[Page-level text extractions]
-- Opening Marker --

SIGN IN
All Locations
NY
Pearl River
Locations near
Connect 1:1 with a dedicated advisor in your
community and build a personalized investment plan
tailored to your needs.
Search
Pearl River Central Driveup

-- Closing Marker --
-- Opening Marker --

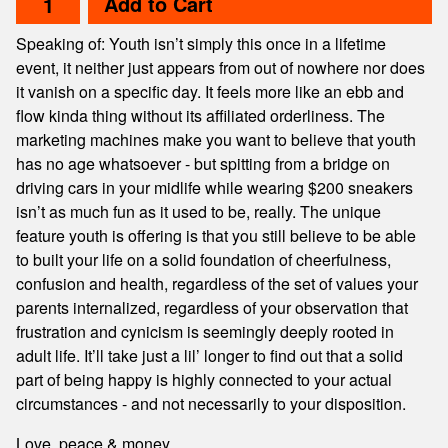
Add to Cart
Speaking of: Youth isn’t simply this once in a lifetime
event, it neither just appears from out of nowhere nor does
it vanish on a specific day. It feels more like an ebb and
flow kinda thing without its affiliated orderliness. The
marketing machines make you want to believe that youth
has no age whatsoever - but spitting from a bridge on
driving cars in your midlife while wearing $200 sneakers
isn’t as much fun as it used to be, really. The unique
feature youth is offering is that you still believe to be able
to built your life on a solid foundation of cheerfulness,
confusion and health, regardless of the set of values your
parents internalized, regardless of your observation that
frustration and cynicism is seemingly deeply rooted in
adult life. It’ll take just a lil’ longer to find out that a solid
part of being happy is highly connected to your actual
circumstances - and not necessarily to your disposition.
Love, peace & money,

-- Closing Marker --
-- Opening Marker --

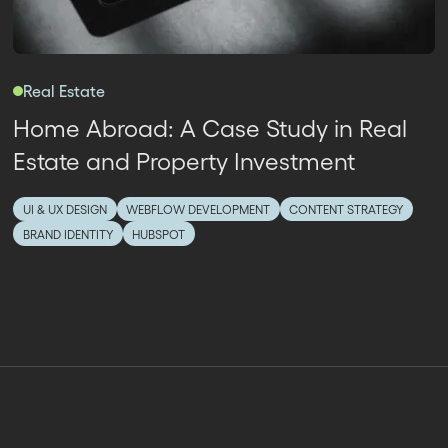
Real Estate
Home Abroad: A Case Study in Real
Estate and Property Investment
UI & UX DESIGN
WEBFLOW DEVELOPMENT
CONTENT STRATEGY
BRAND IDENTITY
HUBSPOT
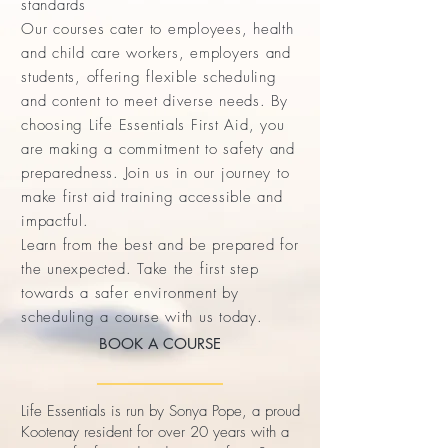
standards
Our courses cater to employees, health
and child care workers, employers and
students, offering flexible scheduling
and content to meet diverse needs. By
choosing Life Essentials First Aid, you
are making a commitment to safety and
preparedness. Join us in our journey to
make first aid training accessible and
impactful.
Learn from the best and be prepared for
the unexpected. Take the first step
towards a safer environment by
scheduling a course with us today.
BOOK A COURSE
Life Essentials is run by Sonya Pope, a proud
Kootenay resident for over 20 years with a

-- Closing Marker --

_What to work on:_ Give back exactly the lines above, from the line containing "BOOK A COURSE" through the line containing "Kootenay resident for over 20 years with a", with both end lines and nothing more.

_Exercise solution:_
BOOK A COURSE
Life Essentials is run by Sonya Pope, a proud
Kootenay resident for over 20 years with a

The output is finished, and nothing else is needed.